Dassuem Nogueira, da Redação do BNC Amazonas
Publicado em: 20/09/2024 às 17:58 | Atualizado em: 20/09/2024 às 17:59
Quando Gracilázio Miranda nasceu, em 1969, na ilha do Beija-Flor, no município de Itacoatiara, no Amazonas, a região do rio Uatumã estava em plena efervescência da retirada do pau-rosa para a indústria perfumista.
Em 1972, aos 3 anos de idade, ele foi morar lá com seus pais. Nesse ano nasceu Elizângela Cavalcante.
Os pais de Gracilázio e Elizângela trabalhavam retirando madeira nos anos em que essa era a principal atividade econômica no rio Uatumã.
Quando Gracilázio tinha 15 anos e Elizângela, 13, eles começaram um namoro proibido.

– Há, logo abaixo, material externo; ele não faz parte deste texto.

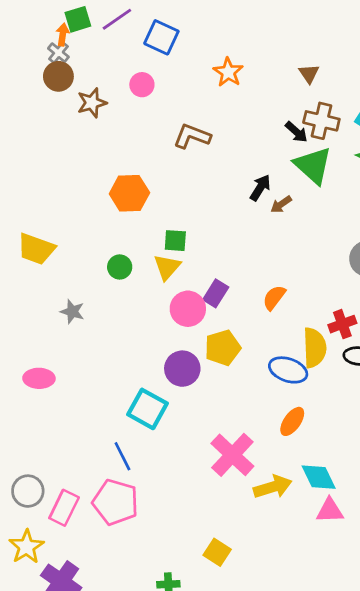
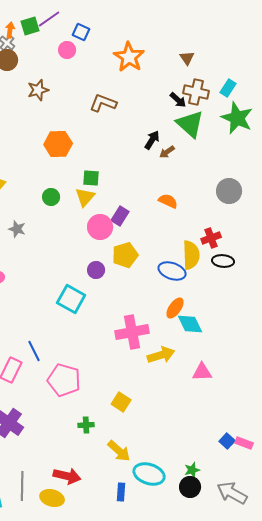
green square: (78, 19) -> (30, 26), moved
blue square: (161, 37) -> (81, 32), size x0.7
orange star: (228, 72) -> (129, 57), size x1.4
pink circle: (142, 85) -> (67, 50), moved
brown star: (92, 103) -> (38, 90), moved
orange semicircle: (274, 298) -> (168, 201), moved, turned 78
purple circle: (182, 369) -> (96, 270), size x0.7
pink cross: (232, 455) -> (132, 332), turned 36
blue line: (122, 456) -> (34, 351), moved
cyan diamond: (319, 477) -> (190, 324), moved
pink pentagon: (115, 502) -> (64, 380), moved

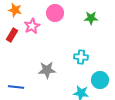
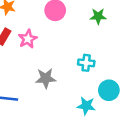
pink star: (32, 26) -> (28, 39), moved

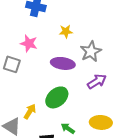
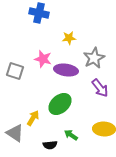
pink star: (29, 43) -> (43, 59), moved
purple arrow: (97, 81) -> (100, 88), turned 84

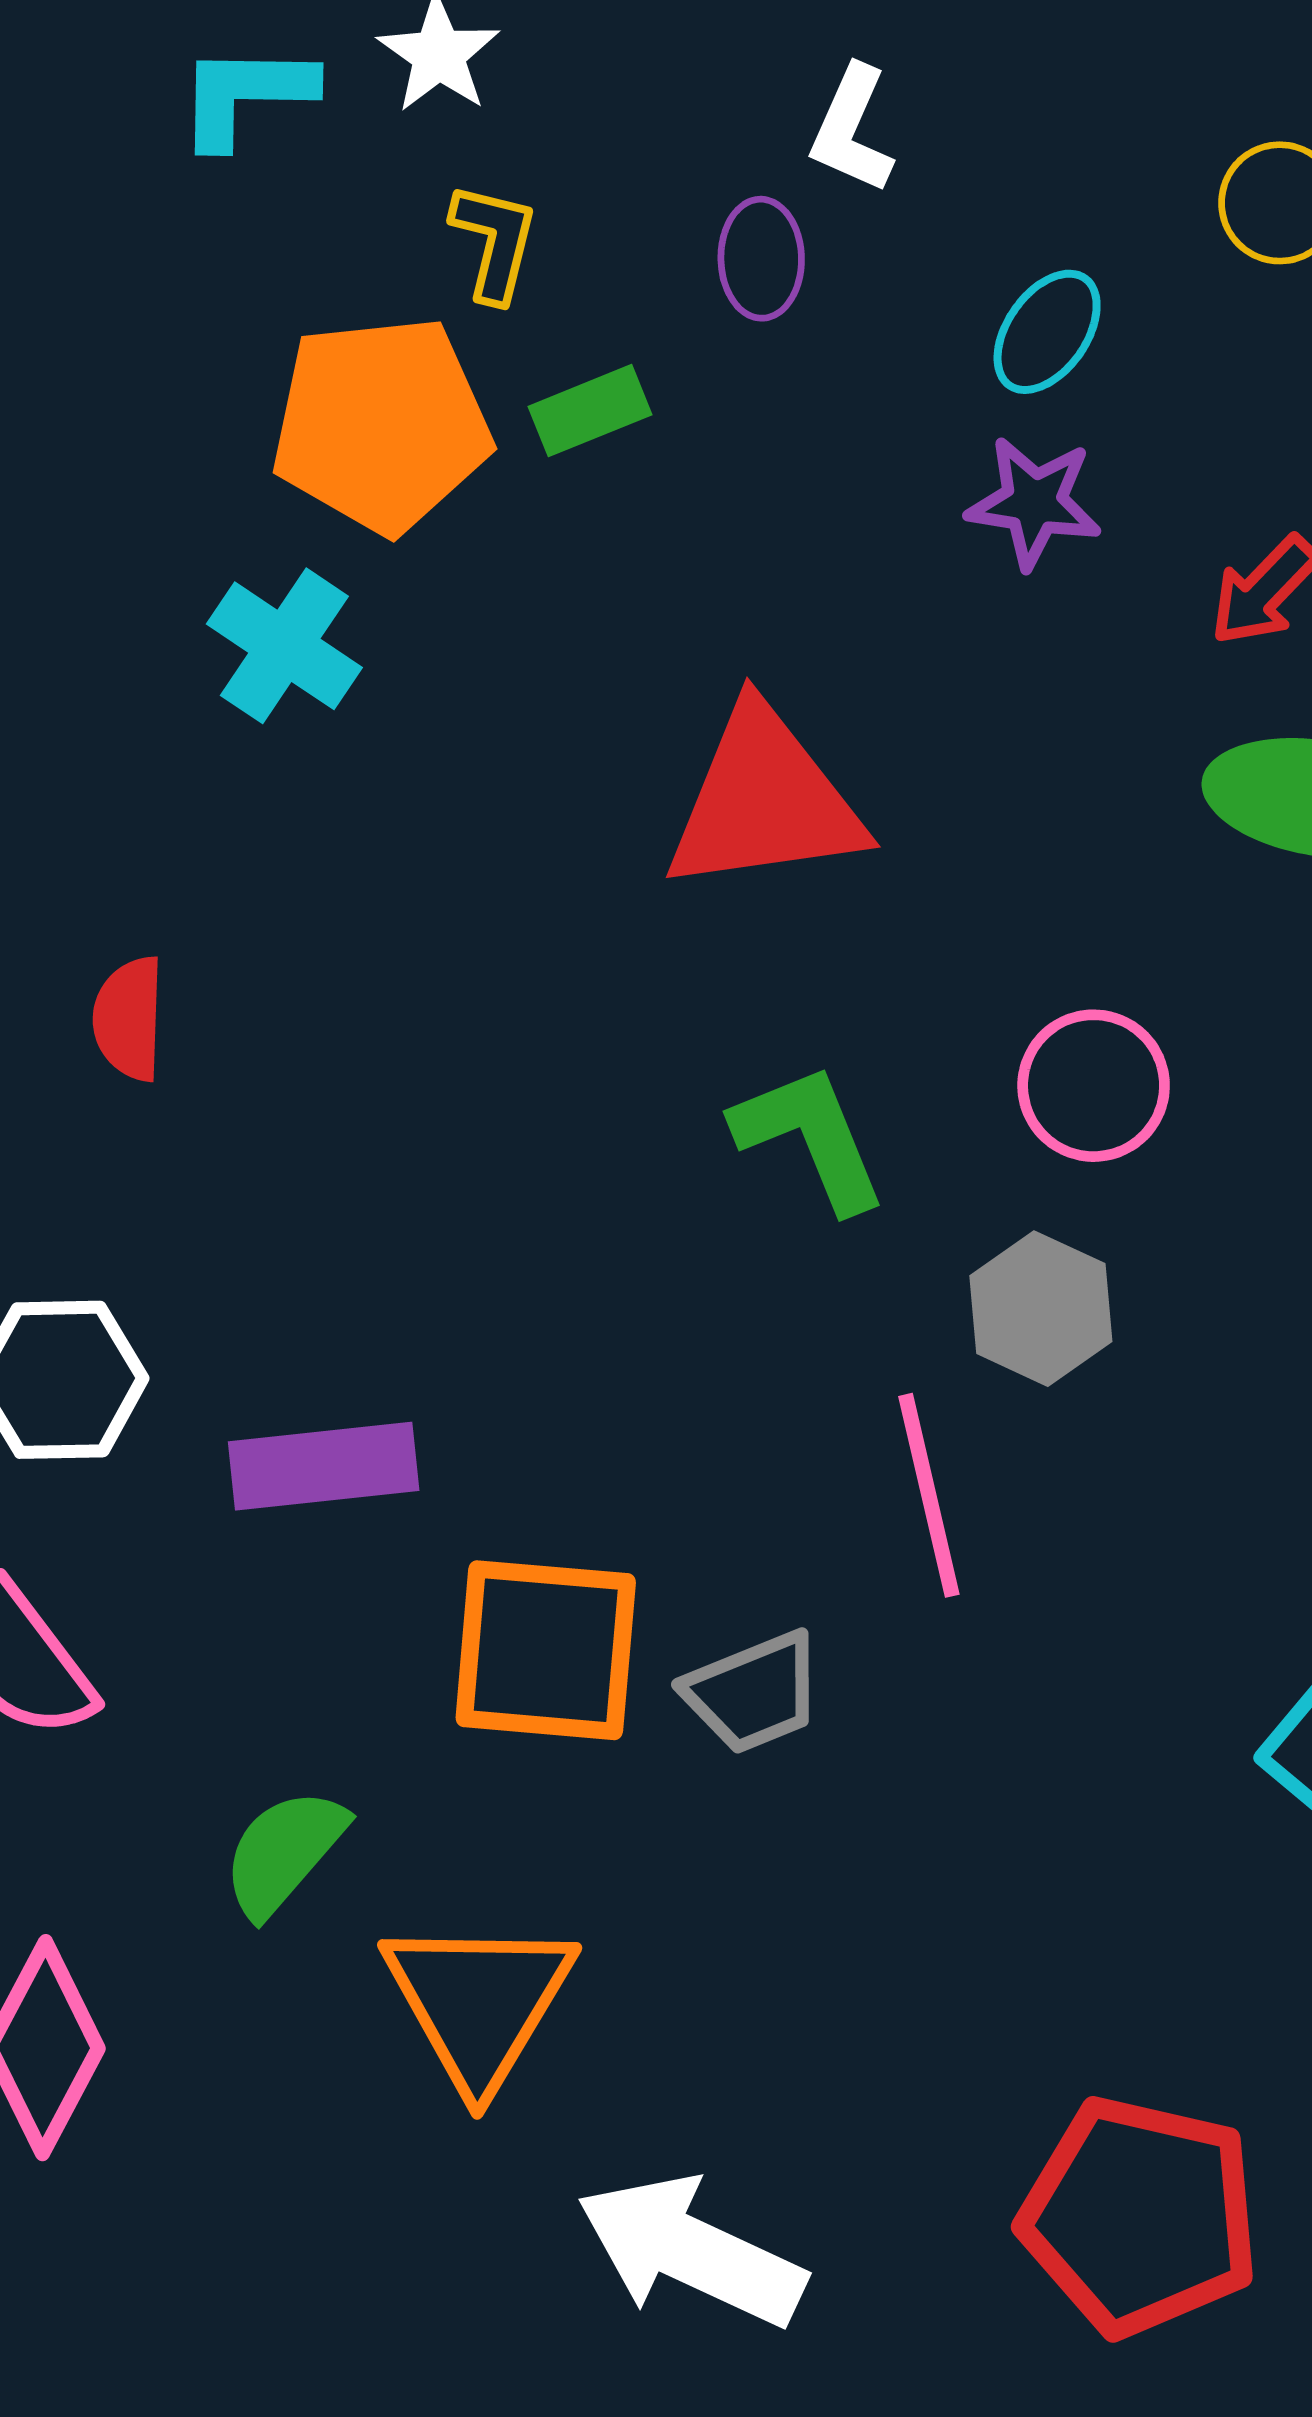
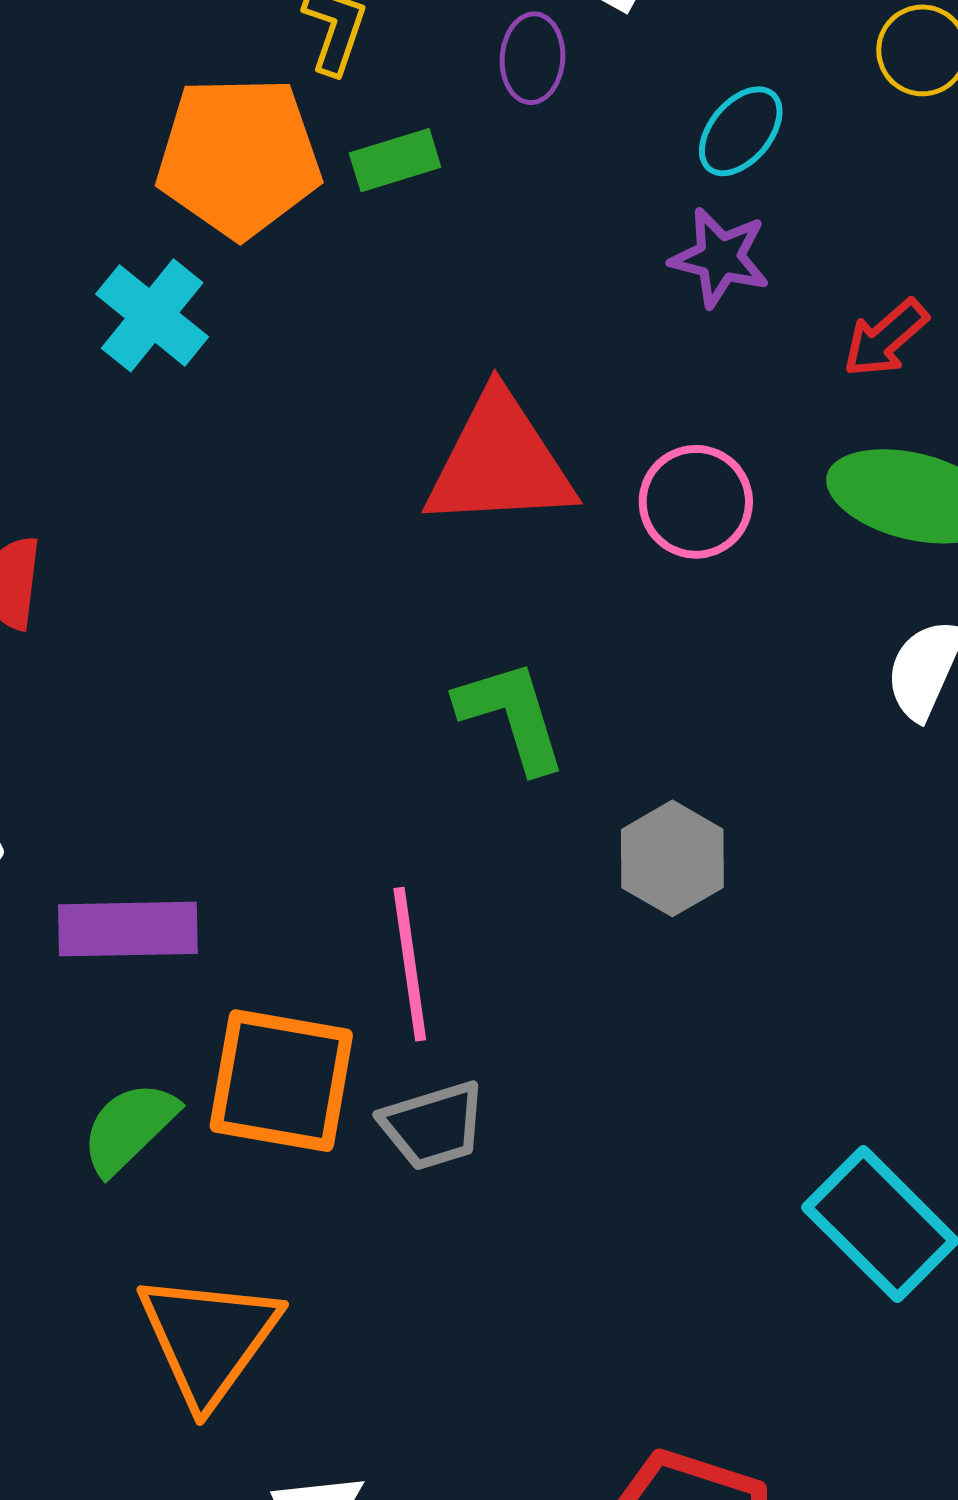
pink circle: (1094, 1086) -> (696, 502), moved
pink line: (929, 1495) -> (410, 964), moved
green semicircle: (284, 1852) -> (129, 1128), moved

O pai da jovem não aprovava a relação e a expulsou de casa.
Longe da família, o casal namorou por quase cinco anos. Mas, terminaram a relação.
Elizângela sentia falta da relação rompida com a família por causa do romance.
O ano era 1985, quando começou a construção da hidrelétrica de Balbina, no município de Presidente Figueiredo, e terminou também um ciclo de vida sem essa presença impactante.
Quando Gracilázio voltou à região, Elizângela também havia retornado e seu pai havia falecido.
Assim, 25 anos depois, o casal reatou o romance da mocidade no lugar onde tudo começou.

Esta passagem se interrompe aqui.